** Entries taken from a collection **
*** Block opens ***
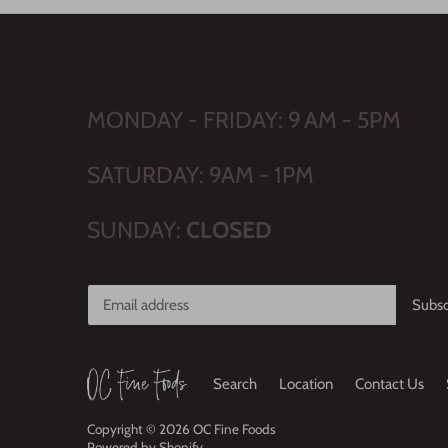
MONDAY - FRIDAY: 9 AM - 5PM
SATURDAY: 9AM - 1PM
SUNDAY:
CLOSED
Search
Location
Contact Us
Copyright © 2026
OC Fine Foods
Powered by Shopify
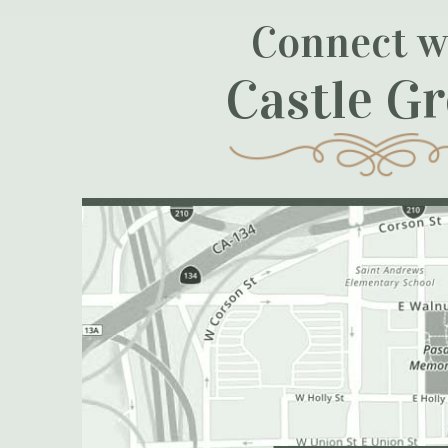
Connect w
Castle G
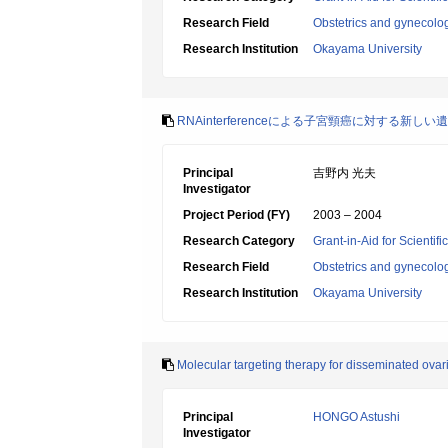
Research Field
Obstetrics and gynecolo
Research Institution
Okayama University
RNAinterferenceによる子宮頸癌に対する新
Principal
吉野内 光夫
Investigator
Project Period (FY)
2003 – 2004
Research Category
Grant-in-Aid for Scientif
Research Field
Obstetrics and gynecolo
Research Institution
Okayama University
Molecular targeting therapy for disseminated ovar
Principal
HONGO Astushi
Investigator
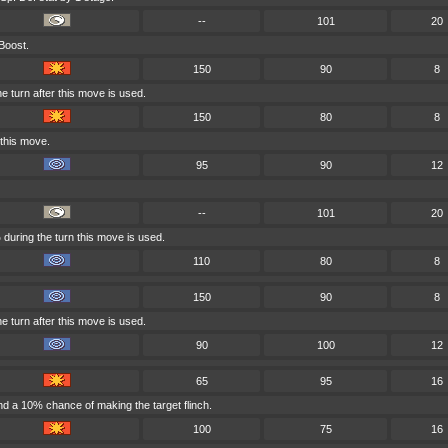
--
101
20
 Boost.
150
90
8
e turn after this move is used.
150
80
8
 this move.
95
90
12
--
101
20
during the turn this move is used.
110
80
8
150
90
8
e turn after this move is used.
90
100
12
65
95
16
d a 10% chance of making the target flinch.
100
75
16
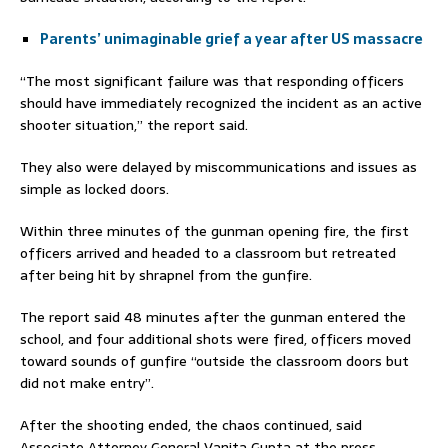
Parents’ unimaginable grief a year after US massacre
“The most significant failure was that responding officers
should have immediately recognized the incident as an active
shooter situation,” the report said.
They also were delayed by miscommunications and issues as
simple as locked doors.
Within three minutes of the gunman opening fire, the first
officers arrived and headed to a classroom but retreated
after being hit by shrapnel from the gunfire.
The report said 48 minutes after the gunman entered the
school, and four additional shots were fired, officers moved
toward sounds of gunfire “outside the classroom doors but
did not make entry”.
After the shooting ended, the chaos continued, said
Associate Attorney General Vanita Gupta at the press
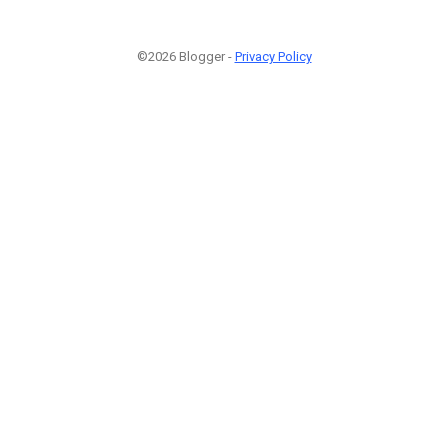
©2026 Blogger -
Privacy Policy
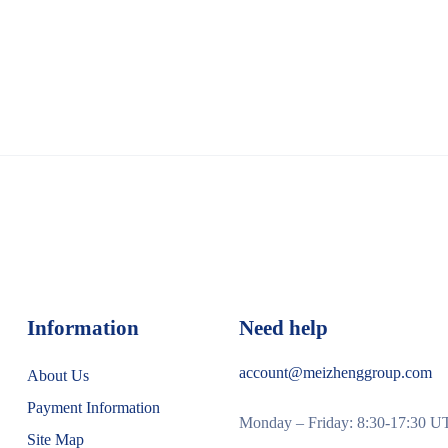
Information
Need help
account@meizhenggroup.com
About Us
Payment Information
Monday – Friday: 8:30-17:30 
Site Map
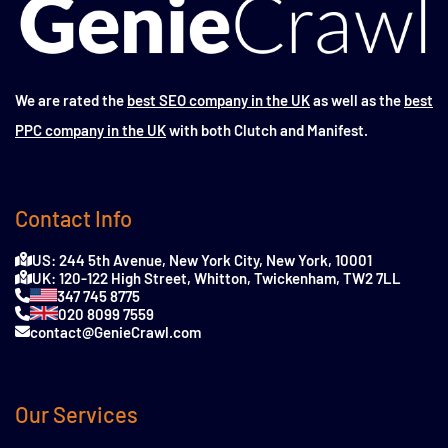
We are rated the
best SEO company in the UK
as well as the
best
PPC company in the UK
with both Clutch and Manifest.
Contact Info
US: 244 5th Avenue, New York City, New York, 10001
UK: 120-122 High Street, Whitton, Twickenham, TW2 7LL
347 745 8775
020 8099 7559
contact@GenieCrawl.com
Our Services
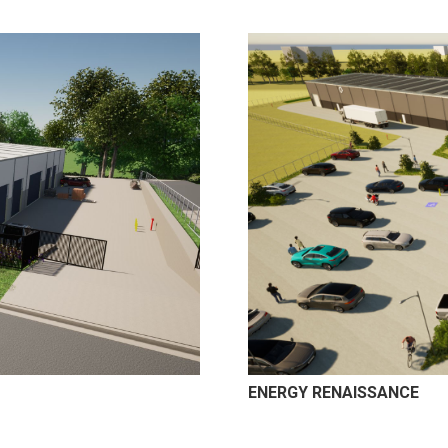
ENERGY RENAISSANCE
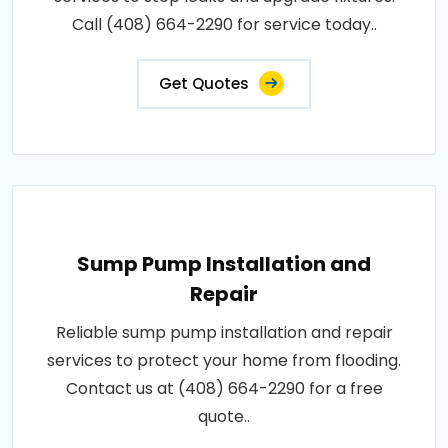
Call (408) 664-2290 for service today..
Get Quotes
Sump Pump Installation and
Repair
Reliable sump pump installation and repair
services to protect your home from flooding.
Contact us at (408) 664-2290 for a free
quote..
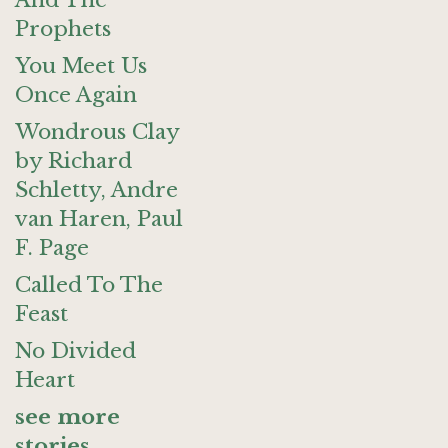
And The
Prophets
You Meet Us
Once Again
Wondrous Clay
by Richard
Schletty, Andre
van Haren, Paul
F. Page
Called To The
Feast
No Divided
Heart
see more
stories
*** Block closes ***
*** Block opens ***
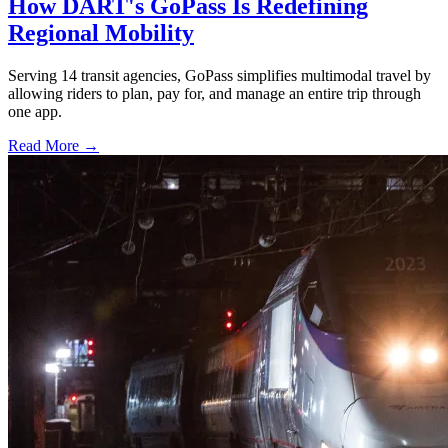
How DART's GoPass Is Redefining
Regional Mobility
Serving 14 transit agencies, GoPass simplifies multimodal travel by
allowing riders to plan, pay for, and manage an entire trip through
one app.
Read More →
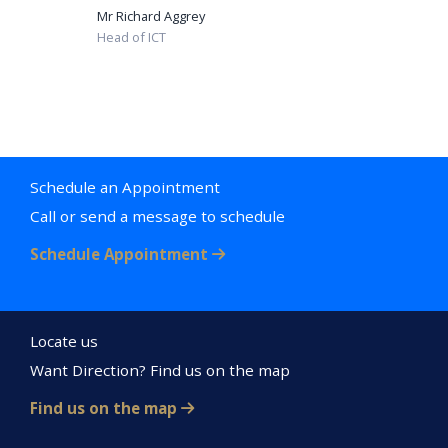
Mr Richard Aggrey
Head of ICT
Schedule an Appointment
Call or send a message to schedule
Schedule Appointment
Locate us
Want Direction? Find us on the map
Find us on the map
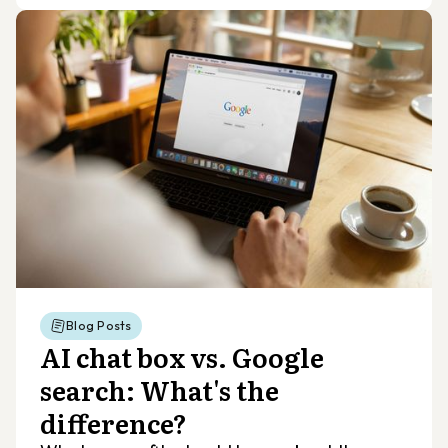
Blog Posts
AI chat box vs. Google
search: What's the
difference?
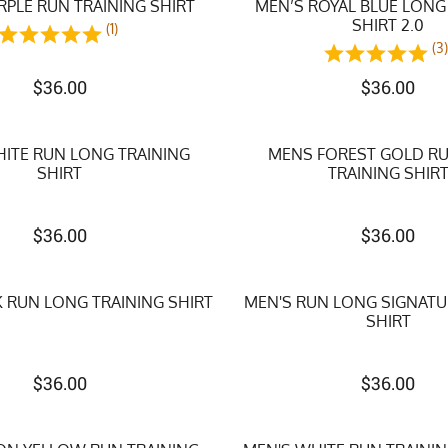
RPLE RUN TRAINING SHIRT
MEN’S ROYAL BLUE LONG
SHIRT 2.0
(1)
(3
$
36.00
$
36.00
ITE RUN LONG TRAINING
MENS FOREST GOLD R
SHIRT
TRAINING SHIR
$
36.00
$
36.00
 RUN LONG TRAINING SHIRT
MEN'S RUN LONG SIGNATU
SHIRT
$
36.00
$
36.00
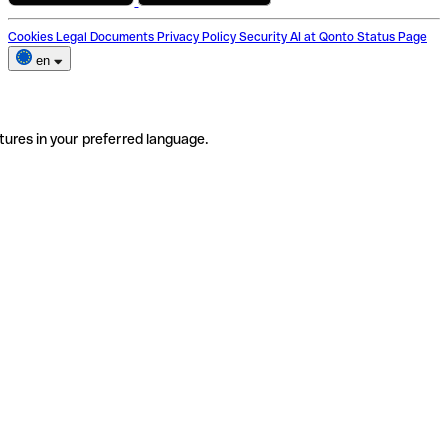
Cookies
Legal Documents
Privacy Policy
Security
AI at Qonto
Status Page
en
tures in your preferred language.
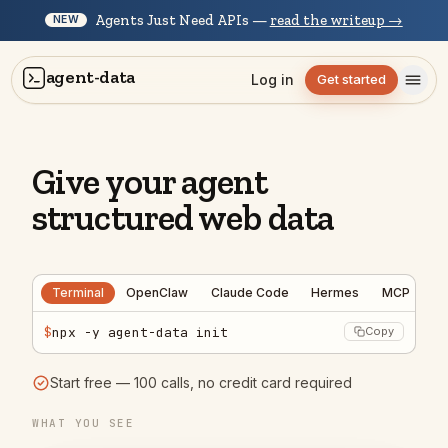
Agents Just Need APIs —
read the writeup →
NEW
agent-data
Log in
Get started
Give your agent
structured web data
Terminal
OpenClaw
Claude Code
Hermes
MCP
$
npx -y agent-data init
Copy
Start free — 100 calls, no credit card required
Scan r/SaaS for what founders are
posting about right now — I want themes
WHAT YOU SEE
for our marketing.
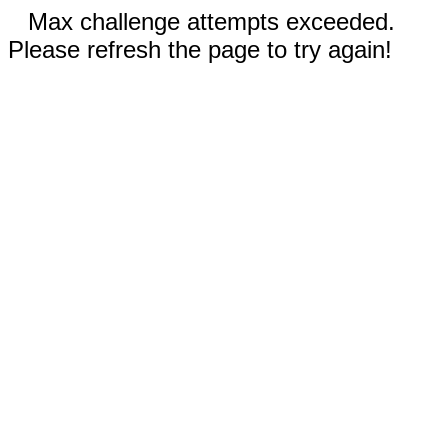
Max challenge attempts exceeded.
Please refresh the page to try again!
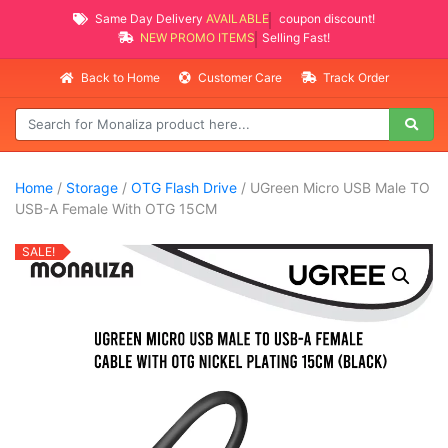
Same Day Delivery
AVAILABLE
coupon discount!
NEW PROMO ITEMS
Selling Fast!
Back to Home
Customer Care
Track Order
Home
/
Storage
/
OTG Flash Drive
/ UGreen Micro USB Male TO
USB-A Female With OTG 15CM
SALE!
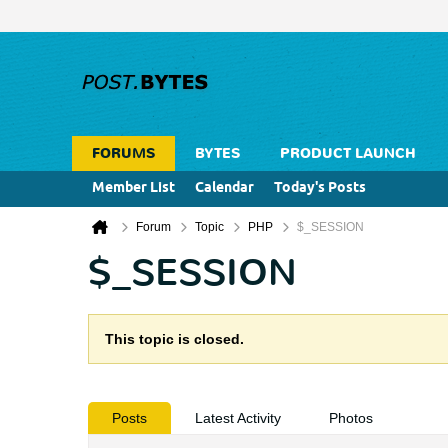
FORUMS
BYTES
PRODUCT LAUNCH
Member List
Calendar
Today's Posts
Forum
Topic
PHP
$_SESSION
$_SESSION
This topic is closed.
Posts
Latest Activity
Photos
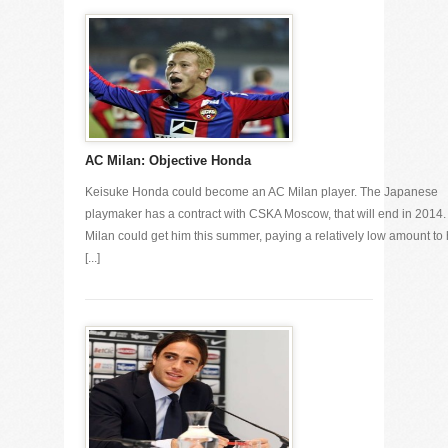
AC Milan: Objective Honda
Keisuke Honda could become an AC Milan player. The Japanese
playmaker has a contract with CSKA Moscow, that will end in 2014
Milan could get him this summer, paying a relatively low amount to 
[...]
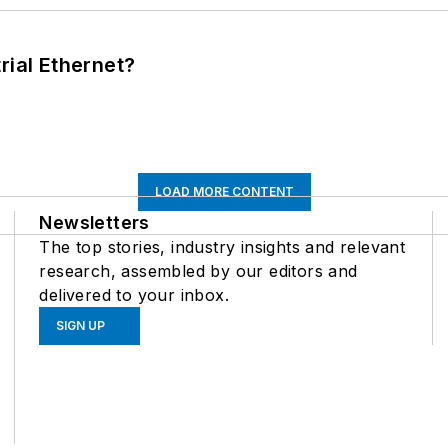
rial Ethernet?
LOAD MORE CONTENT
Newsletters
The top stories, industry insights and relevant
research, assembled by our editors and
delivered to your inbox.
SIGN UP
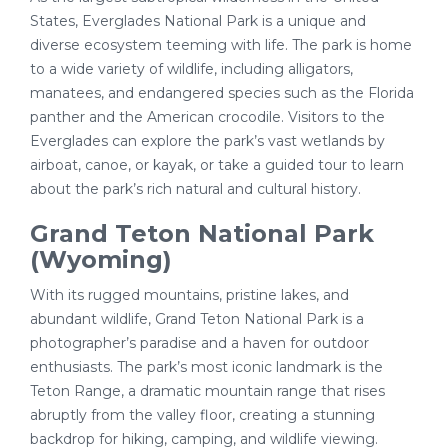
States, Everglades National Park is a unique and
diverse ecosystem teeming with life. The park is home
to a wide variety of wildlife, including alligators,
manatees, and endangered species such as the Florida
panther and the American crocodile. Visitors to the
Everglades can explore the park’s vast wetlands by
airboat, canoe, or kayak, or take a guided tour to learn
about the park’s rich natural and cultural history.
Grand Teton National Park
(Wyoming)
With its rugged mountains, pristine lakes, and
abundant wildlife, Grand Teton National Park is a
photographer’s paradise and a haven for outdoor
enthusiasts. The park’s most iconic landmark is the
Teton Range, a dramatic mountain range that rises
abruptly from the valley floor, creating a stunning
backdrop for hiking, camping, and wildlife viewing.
*** Block closes ***
** Try it **
Output exactly the lines above, from the line with "allowing riders to" to the line with "search: What's the", both included; skip the pictures.

** Finished exercise **
allowing riders to plan, pay for, and manage an entire trip through
one app.
Read More →
Mr Richard Aggrey
Head of ICT
Schedule an Appointment
Call or send a message to schedule
Schedule Appointment
Locate us
Want Direction? Find us on the map
Find us on the map
Blog Posts
AI chat box vs. Google
search: What's the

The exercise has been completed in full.